The authors are no fans of Donald Trump, but they acknowledge that the Trump administration “tried to prohibit sales of advanced American technology to Chinese surveillance companies [but] with limited success.” Trump shifted from engagement to confrontation, especially toward the latter part of his presidency, but by then it was probably too late—China’s surveillance state had already become what author Stein Ringen calls “the perfect dictatorship.”

And the authors note that the global pandemic that emanated from Wuhan in early 2020 provided the CCP with a health care justification for expanding the surveillance state. “The pandemic,” they write, “proved a boon to the Chinese surveillance industry,” and helped the state enforce mask-wearing directives and lockdowns. They characterize the pandemic as “the Miracle-Gro that fed [the surveillance state’s] explosion.”
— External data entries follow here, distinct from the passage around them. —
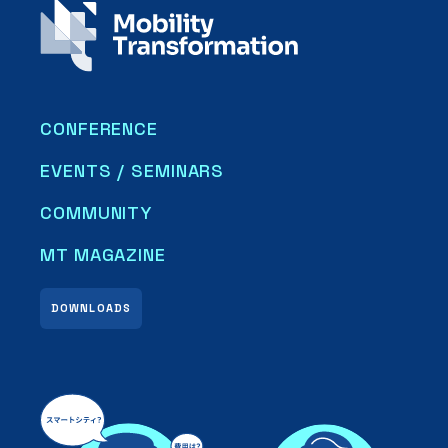
CONFERENCE
EVENTS / SEMINARS
COMMUNITY
MT MAGAZINE
DOWNLOADS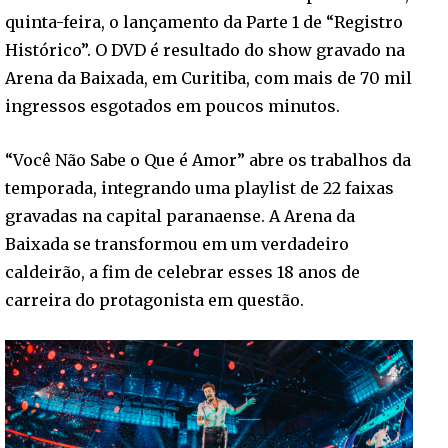
quinta-feira, o lançamento da Parte 1 de “Registro
Histórico”. O DVD é resultado do show gravado na
Arena da Baixada, em Curitiba, com mais de 70 mil
ingressos esgotados em poucos minutos.
“Você Não Sabe o Que é Amor” abre os trabalhos da
temporada, integrando uma playlist de 22 faixas
gravadas na capital paranaense. A Arena da
Baixada se transformou em um verdadeiro
caldeirão, a fim de celebrar esses 18 anos de
carreira do protagonista em questão.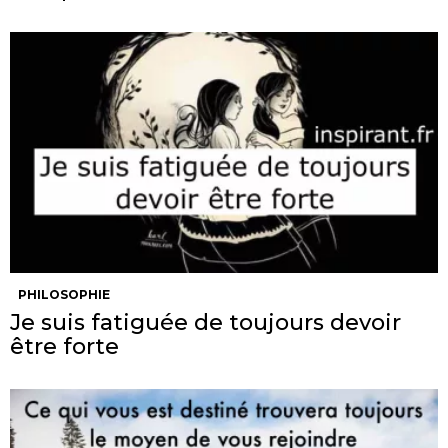
PHILOSOPHIE
Je suis fatiguée de toujours devoir
être forte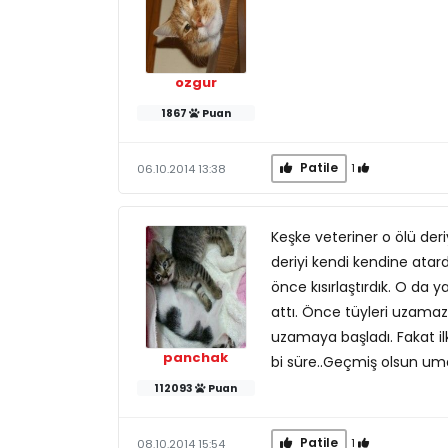
ozgur
1867
Puan
Patile
1
06.10.2014 13:38
Keşke veteriner o ölü deriy
deriyi kendi kendine atar
önce kısırlaştırdık. O da 
attı. Önce tüyleri uzamaz
uzamaya başladı. Fakat i
panchak
bi süre..Geçmiş olsun umar
112093
Puan
Patile
1
08.10.2014 15:54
Chin and Lin also express concern that the same technology that helps Western police forces solve crimes “presents an unprecedented challenge to the notion of free will and to individual liberties that animate democracy.”

Chin and Lin’s book speaks to what is at stake in the global geopolitical struggle between the United States (and its allies) and China. If China succeeds in replacing the United States as the leader of a new world order, that order will be shaped not by liberal values and traditions but instead by “pervasive state surveillance” and control. The stakes could not be higher.